Achelon the Corrupter had unleashed the Harrows upon creation five hundred years prior. When they finally were banished, their echoes remained in dreams to return each night to claim twelve souls, one for each of the twelve Harrowers (the thirteenth abstained for some reason). With twelve people dying out of everyone in the world, every night and in different nations, the chances were extremely remote of it happening to multiple individuals in the same city.
“Cause of death,” Serra said, “harrowing. This investigation is closed.”
A
FTER FINISHING HER
reports at the Invocari tower, Serra walked home, exhausted. The sun was little more than an orange sliver on the horizon. Now that her shift was over, she wore civilian attire: a burgundy dress with black laces up the front. No one gave her a second glance as she jostled through the flow of people to her apartment. The Invocari were everywhere in Rivern; you just didn’t always see them.
When they did appear like dark sentinels floating over the streets, people gave a wide berth. Even Serra didn’t recognize most of them in their hoods, but when they cast their gaze toward her, she placed two fingers to her collarbone in a salute of respect. The dark watchers sometimes returned the gesture by curling all but those same two fingers into the folds of their sleeves.
The Invocari were terrifying because they had to be, but beneath their robes they were the best men and women Serra ever had the honor of knowing. She loved all of them like family. Like her, most had been orphaned or abandoned. The Cabal had given them a home in order to gain their unwavering loyalty, but it was loyalty well deserved.
Serra stopped outside her apartment building.
An old man in tattered gray robes stood across the street, watching with milky eyes. His face betrayed no emotion, and he stood eerily still amid the people jostling by. As an Invocari, Serra had become accustomed to the unnerving, so the sensation of unease was doubly troubling to her.
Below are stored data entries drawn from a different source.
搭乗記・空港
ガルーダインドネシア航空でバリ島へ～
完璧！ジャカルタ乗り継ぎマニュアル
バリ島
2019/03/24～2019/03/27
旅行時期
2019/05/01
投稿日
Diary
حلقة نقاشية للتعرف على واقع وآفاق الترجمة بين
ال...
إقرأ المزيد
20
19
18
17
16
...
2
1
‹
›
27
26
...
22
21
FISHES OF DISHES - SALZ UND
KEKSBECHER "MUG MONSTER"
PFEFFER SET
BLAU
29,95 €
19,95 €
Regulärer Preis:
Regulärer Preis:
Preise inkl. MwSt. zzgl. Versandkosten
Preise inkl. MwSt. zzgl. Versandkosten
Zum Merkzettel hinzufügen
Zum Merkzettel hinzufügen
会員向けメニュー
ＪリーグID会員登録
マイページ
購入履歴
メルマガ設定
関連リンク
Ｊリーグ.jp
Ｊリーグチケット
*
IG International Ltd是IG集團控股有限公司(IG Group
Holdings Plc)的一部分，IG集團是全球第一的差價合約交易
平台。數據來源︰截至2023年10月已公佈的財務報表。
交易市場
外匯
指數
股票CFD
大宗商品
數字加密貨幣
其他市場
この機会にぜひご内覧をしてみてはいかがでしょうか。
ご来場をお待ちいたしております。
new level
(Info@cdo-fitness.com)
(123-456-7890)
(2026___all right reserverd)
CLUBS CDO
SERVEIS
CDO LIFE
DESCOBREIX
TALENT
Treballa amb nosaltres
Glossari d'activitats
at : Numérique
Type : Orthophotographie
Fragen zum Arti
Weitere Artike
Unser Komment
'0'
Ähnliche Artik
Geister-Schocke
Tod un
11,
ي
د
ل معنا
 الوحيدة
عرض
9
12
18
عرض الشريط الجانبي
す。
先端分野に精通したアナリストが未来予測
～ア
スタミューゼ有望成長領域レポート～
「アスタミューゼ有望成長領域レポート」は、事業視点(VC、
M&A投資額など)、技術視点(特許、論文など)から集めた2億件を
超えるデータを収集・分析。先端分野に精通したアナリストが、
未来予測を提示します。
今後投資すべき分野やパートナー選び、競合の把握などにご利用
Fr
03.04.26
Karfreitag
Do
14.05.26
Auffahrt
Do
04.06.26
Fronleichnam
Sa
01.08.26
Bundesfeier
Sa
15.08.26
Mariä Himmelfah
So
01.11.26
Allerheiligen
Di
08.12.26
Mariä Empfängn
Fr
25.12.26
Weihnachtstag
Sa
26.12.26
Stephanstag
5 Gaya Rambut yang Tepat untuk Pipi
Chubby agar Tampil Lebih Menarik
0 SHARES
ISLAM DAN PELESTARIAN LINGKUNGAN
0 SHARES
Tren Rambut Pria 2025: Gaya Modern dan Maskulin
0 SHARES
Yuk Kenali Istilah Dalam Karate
She regained her composure and marched toward him.
He looked Genatrovan, and she guessed he was eighty or ninety; it was difficult to tell. “Excuse me, sir,” she said. “Do you need any assistance? I can guide you somewhere if you need. It’s no trouble.”
He sighed and smiled kindly to her, the warmth in his face suddenly breaking through his stoic facade. His eyes were white from cataracts. “No dear. I have nowhere to be but here.”
“It’s just,” she continued, “this isn’t a very good part of town for beggars. There have been a few disappearances lately, and with all the talk of Harrowers, it’s really better for you to sleep somewhere warded.”
The old man took Serra’s hand. “Whatever is meant to happen will happen. I’m too old to spend what little time I have left worrying about what might or might not be. Death comes for us all when it is our time. What matters isn’t when, but
what
we did before those moments. You should spend time with friends and people you love. Surely there’s another man you’d rather be talking to. There’s one watching us from the window now.” He pointed at her building.
She turned in time to see a pair of curtains on the second floor shutting abruptly.
Serra blushed. It was Warder Vernor’s apartment. She’d been sweet on him for the last few months and suspected he harbored similar feelings. Had he been waiting up for her? It was strange how they always seemed to meet in the hallway.
“My vision is better than it appears.” The old man released her hand and winked. “I’ll be fine. You should run along.”
“Okay. Be safe!” She smiled and turned to her apartment building.
She beamed as she entered the cramped lobby. Behind the desk, Loran the watchman was scribbling in his logs. He had a round, kindly face and a bushy red mustache. “Who were you talking to?”